▸ MATERIAL SUPPLIED
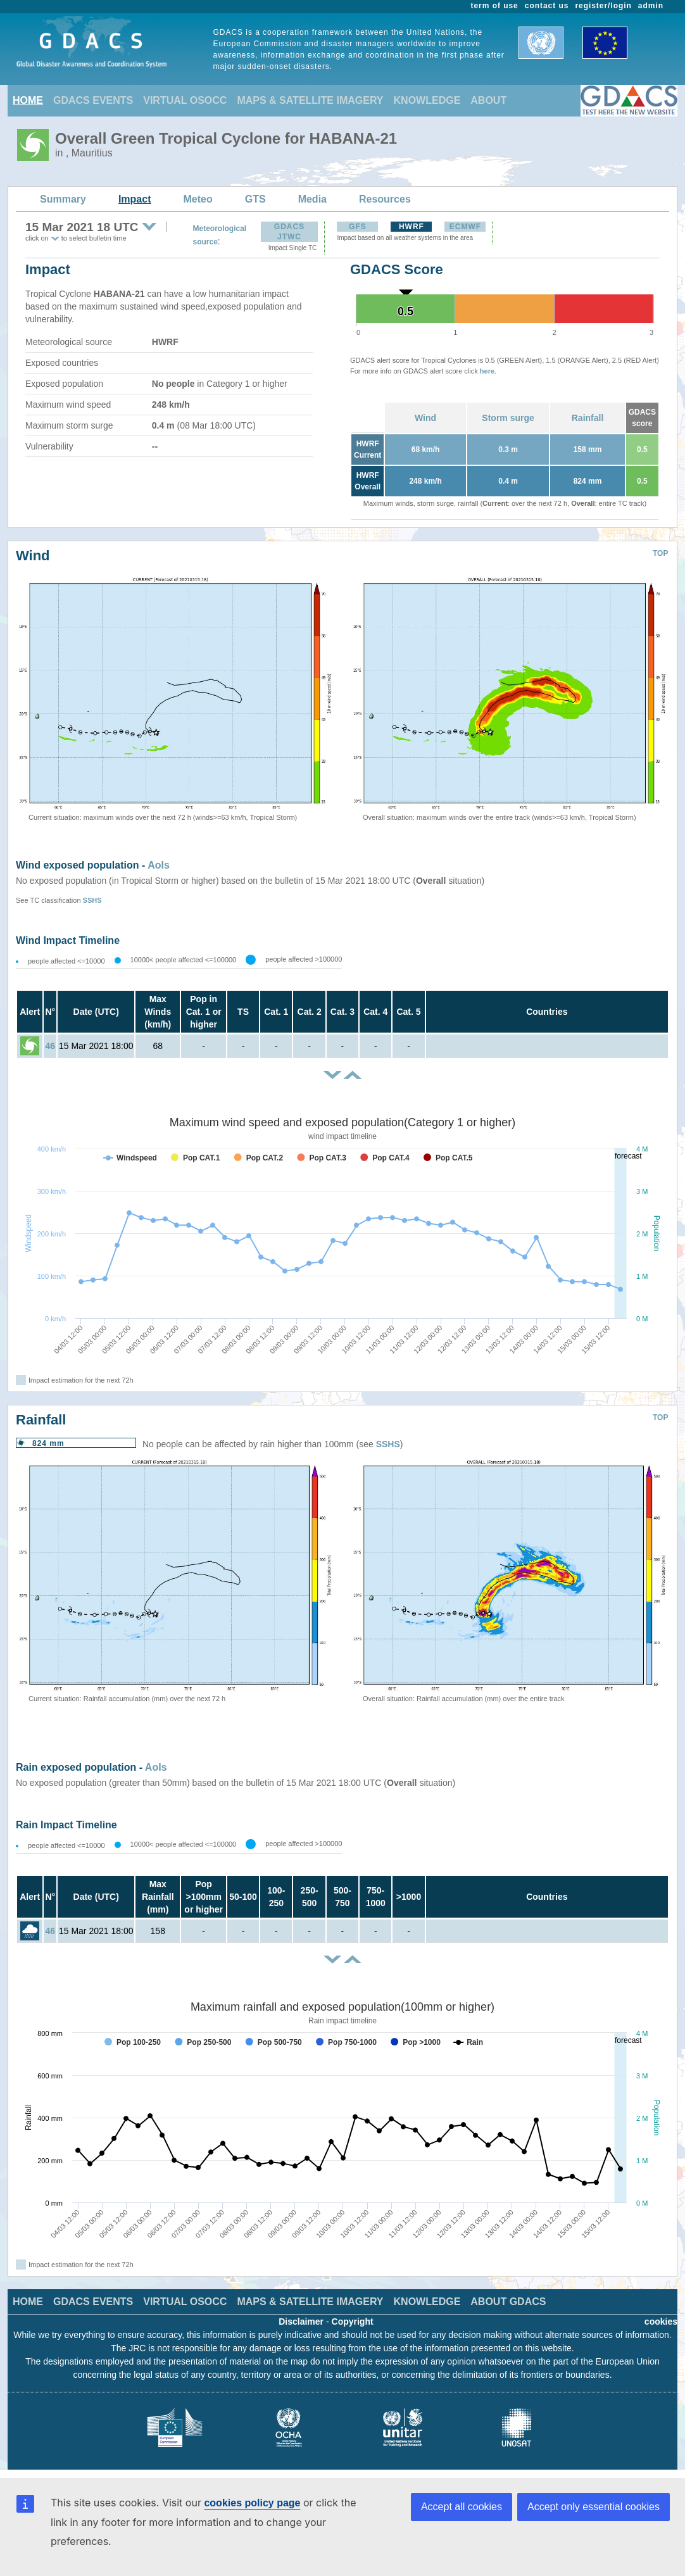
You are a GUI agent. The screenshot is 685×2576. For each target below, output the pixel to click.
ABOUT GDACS (508, 2301)
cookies (660, 2321)
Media (312, 199)
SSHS (92, 900)
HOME (28, 100)
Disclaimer (301, 2321)
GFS (358, 226)
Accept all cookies (461, 2506)
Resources (385, 199)
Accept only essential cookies (593, 2506)
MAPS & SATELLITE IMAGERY (310, 100)
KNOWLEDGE (427, 100)
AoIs (159, 865)
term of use (494, 5)
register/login (603, 5)
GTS (255, 199)
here (487, 371)
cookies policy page (252, 2502)
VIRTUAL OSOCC (185, 100)
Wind (425, 418)
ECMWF (465, 226)
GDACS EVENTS (93, 100)
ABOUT (488, 100)
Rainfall (588, 418)
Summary (63, 199)
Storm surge (508, 418)
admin (650, 5)
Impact (134, 199)
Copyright (353, 2321)
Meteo (198, 199)
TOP (660, 553)
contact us (547, 5)
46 (51, 1046)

▸ YOUR INSTRUCTIONS
Your copy should match the data exactly, apart from the images, which are dropped.

▸ TASK SOLUTION
You are a GUI agent. The screenshot is 685×2576. For each target below, output the pixel to click.
ABOUT GDACS (508, 2301)
cookies (660, 2321)
Media (312, 199)
SSHS (92, 900)
HOME (28, 100)
Disclaimer (301, 2321)
GFS (358, 226)
Accept all cookies (461, 2506)
Resources (385, 199)
Accept only essential cookies (593, 2506)
MAPS & SATELLITE IMAGERY (310, 100)
KNOWLEDGE (427, 100)
AoIs (159, 865)
term of use (494, 5)
register/login (603, 5)
GTS (255, 199)
here (487, 371)
cookies policy page (252, 2502)
VIRTUAL OSOCC (185, 100)
Wind (425, 418)
ECMWF (465, 226)
GDACS EVENTS (93, 100)
ABOUT (488, 100)
Rainfall (588, 418)
Summary (63, 199)
Storm surge (508, 418)
admin (650, 5)
Impact (134, 199)
Copyright (353, 2321)
Meteo (198, 199)
TOP (660, 553)
contact us (547, 5)
46 (51, 1046)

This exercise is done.